Fundwise

Creating A Real IPO Market

It’s encouraging to see SEBI punish companies for fraudulent IPOs, which will help bring retail investors to the primary markets…

Last week SEBI punished seven companies for malpractices committed during their IPO process. It also took action against the merchant bankers who had managed the issues. These companies have all had their IPOs in recent months. The malpractices took the shape of diversion of the IPO funds. The theme that runs through all these IPOs that they were substantially fraudulent. The promoters fabricated (or hid) information in the prospectuses and they diverted the funds raised for a variety of purposes.

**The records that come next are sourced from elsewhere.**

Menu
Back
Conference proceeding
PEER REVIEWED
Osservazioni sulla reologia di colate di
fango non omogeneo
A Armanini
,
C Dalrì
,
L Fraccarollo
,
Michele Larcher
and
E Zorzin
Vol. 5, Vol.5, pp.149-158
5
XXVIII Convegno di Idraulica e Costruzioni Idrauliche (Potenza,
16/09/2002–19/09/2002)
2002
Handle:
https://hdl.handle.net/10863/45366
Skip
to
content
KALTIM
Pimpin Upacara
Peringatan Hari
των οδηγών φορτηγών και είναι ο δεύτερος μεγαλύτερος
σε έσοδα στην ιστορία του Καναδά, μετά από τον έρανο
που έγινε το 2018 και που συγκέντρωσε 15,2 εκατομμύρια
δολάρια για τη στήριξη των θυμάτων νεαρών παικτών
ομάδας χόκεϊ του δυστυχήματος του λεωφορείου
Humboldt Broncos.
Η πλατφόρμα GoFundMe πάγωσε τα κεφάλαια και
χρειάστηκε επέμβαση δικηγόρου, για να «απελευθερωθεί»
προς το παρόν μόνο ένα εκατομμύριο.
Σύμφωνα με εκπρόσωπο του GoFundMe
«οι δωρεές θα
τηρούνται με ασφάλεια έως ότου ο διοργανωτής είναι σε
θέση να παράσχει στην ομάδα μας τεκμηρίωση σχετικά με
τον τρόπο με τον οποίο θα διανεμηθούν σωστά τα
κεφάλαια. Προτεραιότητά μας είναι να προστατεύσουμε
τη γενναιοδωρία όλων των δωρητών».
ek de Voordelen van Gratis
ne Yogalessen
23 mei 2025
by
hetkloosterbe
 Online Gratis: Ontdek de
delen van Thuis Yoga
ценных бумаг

SEBI has barred these companies from accessing the securities markets again and also barred the merchant bankers from taking further business. Hopefully, the action won’t stop at just this much. If someone has swindled the public then not being allowed to swindle again does not sound like enough punishment. SEBI has said that other aspects of the cases have been handed over to other enforcement agencies. SEBI chairman UK Sinha has also indicated that investigations are being carried out into many more IPOs. From an investor’s perspective, the main problem is that a great deal of relevant information was concealed in these IPOs. Of course, it is another matter that if that information was not concealed then the IPOs wouldn’t have been feasible at all.

It seems self-evident that such actions will go a long way in protecting investors. However, that actually comes later. To my mind, if SEBI sustains such action and carries it to its logical end, then that will result in no less than the real creation of an IPO market for smaller companies in India. There’s no point hiding from the truth—such a market effectively doesn’t exist in India outside a fairly small set of large and mid-to-large companies.

I know a number of business-owners who are growing their businesses while facing all sorts of funding constraints but are simply unwilling to get into the IPO mess. There are others who have gone public, are running perfectly good businesses with solid growth and profitability but who are suffering because they are unwilling or unable to ‘manage their stock price’. Once an IPO’ing business gets into managing its stock price, then that opens the field for those whose primary (or only) business is to bring in managed IPOs and manage their stock price, which is what this lot which has just been caught by SEBI was doing. As in all financial markets, the bad quickly pushes out the good and at the small end of the primary market, there’s hardly any room left for anyone who actually wants to raise money for business in a straightforward manner.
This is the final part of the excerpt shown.